(Given data begins)
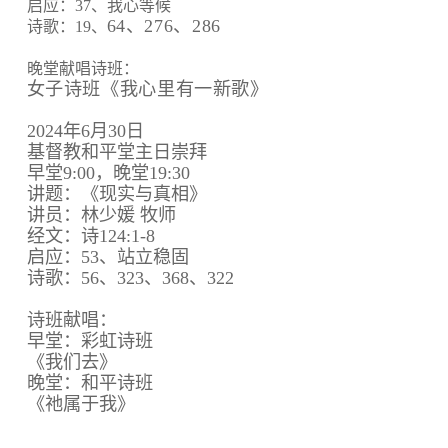
启应：37、我心等候
64、
276、
286
诗歌：19、
晚堂献唱诗班：
女子诗班《我心里有一新歌》
2024年6月30日
基督教和平堂主日崇拜
早堂9:00，晚堂19:30
讲题：《现实与真相》
讲员：林少媛 牧师
经文：诗124:1-8
启应：53、站立稳固
诗歌：56、323、368、322
诗班献唱：
早堂：彩虹诗班
《我们去》
晚堂：和平诗班
《祂属于我》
(Given data ends)
■ **Activity**
Every line of the records above should be copied exactly, while the pictures are left behind.

■ **Task answer**
启应：37、我心等候
64、
276、
286
诗歌：19、
晚堂献唱诗班：
女子诗班《我心里有一新歌》
2024年6月30日
基督教和平堂主日崇拜
早堂9:00，晚堂19:30
讲题：《现实与真相》
讲员：林少媛 牧师
经文：诗124:1-8
启应：53、站立稳固
诗歌：56、323、368、322
诗班献唱：
早堂：彩虹诗班
《我们去》
晚堂：和平诗班
《祂属于我》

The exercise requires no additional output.